■ Input records
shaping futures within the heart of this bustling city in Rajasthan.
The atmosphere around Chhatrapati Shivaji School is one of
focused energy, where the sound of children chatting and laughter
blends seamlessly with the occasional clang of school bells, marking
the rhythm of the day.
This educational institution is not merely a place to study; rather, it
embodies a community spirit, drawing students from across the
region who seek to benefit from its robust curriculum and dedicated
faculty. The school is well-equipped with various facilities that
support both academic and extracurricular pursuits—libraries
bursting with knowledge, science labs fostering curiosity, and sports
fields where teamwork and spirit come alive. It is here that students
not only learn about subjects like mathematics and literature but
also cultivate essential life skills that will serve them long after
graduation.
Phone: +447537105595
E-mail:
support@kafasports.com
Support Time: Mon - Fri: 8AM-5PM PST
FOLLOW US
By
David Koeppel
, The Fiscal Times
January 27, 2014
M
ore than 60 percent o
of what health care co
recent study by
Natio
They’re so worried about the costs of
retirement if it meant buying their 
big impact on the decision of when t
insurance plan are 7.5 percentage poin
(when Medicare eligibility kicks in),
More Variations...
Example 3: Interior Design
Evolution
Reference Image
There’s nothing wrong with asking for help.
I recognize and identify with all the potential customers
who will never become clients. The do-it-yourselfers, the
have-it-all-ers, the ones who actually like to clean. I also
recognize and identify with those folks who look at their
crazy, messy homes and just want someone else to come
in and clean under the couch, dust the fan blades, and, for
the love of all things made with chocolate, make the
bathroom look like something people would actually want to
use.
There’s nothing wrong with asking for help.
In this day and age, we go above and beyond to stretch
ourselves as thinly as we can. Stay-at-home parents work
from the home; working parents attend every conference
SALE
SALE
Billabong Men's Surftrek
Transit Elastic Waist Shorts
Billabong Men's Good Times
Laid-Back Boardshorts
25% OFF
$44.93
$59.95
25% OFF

* * *

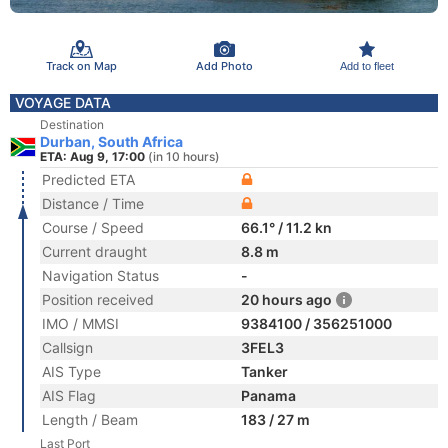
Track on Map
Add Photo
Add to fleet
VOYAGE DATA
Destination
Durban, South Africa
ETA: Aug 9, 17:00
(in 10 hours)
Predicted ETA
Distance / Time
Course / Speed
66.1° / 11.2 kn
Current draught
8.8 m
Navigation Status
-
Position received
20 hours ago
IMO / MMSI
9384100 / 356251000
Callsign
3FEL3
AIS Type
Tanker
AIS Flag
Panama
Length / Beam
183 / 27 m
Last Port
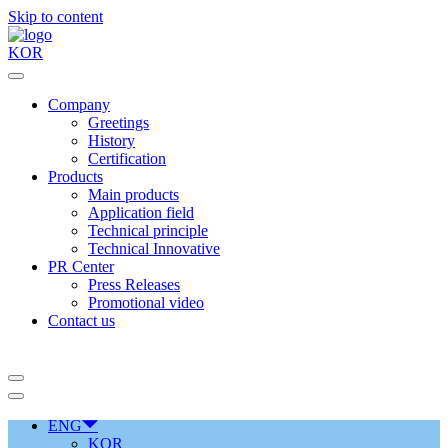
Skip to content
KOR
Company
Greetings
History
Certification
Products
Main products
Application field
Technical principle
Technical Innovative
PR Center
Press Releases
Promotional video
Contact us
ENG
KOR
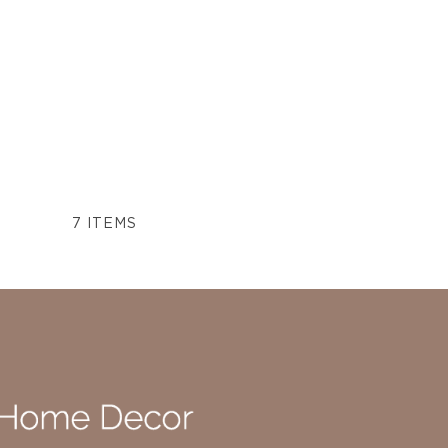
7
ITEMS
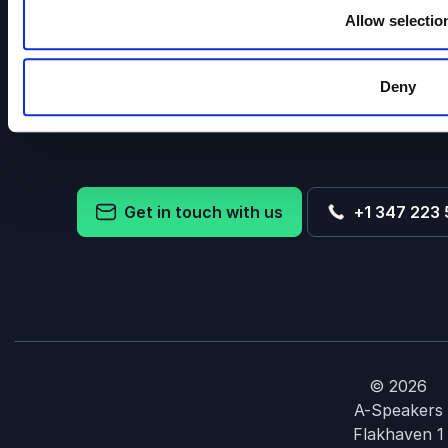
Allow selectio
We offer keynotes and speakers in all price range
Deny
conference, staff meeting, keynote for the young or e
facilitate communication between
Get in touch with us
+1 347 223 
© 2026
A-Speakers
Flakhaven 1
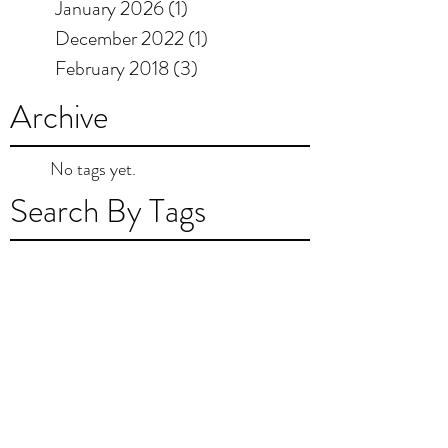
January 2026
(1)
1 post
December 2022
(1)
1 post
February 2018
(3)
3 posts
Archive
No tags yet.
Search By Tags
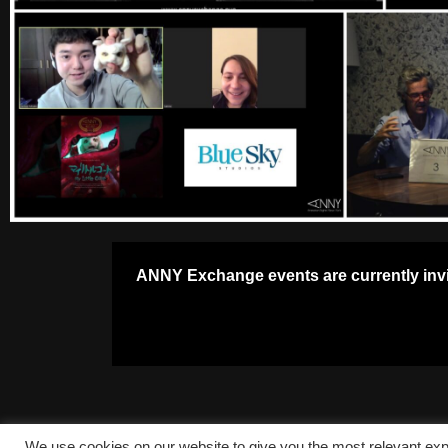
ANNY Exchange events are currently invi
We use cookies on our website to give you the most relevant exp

■ Task item
Above are some records. Report the number of their lines that include "like", and add nothing else.

■ Result of this task
3